In an email sent Wednesday, Jaffrey Chamber of Commerce President Suzanne Mieso affirmed New England Wood Pellet’s contributions to the local economy. “With its steady expansion in an industry it helped define, New England Wood Pellet currently employs over three dozen people, which provides a big boost to our retail and service sectors,” Mieso wrote. “In addition, New England Wood Pellet is an exemplary corporate citizen with its many donations to benefit local nonprofit organizations.”

In looking at New England Wood Pellet’s history, Walker talked about the highlights of his company. “It was just an amazing experience, given the [company’s] phenomenal growth,” he said. Walker said that when he went to work over the past two decades, he often did a different job everyday. “I thrived off it,” he said.

Walker has a tendency for taking on new challenges that goes back to when he was a teenager. “I started running companies when I was young,” he said, adding that he began his first company at 14 years old and was only 17 when he began hiring. “I love building companies,” Walker said. “I’ve never not had employees since I was 16.”

Walker has a love for a more literal kind of building as well. After being at college for two weeks and not liking it, Walker left school and became a self-taught engineer. “My biggest thing is engineering and designing,” he said. “That’s what I like to do.”

This desire to continuously innovate and improve is one of the reasons Walker backed away from New England Wood Pellet. Feeling he had taken the engineering component of the company as far as it could go, Walker left the rest to Wilson. “Someone like Mark Wilson does a better job than I could in growing the company,” Walker said. He also said the company has a great team to run New England Wood Pellet successfully. “There are employees that have been there a long time and make it all work.” Walker added, “I’m very excited for New England Wood Pellet.”

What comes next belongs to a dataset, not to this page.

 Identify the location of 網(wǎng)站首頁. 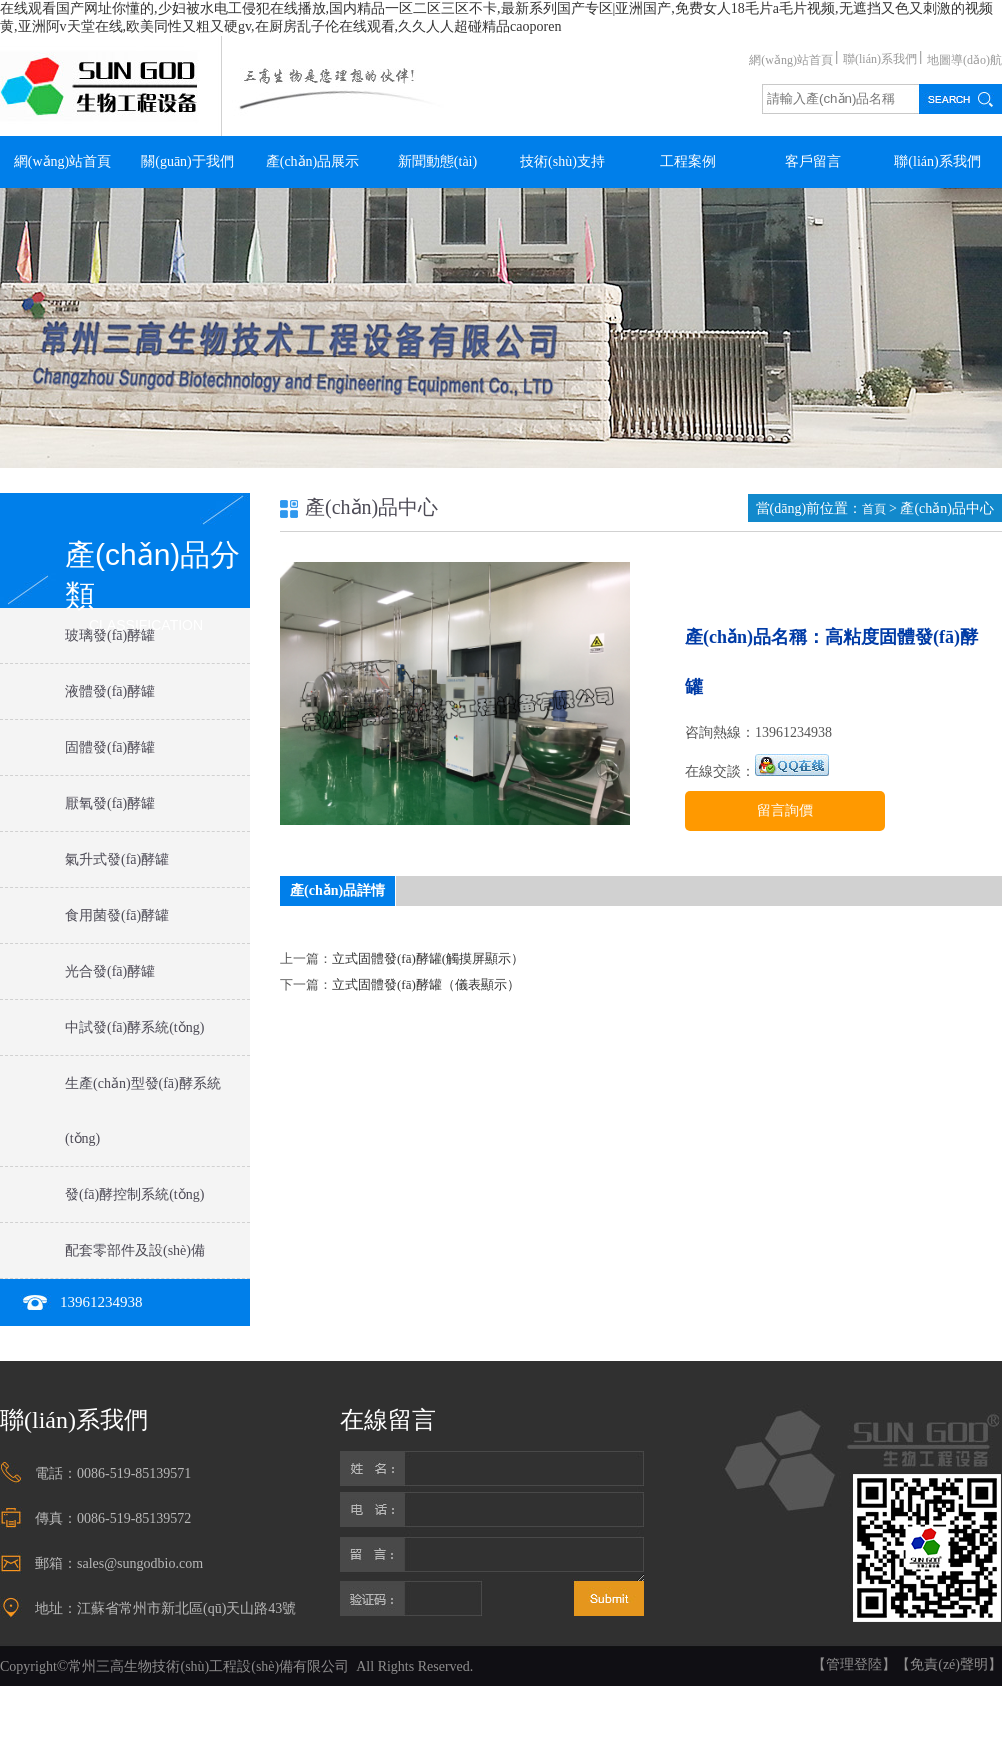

With his last venture in good hands, Walker is moving on to new projects. After taking some time off, Walker has become involved in two start-up companies, one of which he is collaborating on with former U.S. Rep. Charlie Bass. Walker declined to comment on what type of companies these were until they get off the ground. “Right now it’s pretty quiet,” he said.

Walker did say that the kind of projects he’d liked to be involved with are generally for the good of the environment, or involve giving back somehow. “That’s always been important to me,” he said.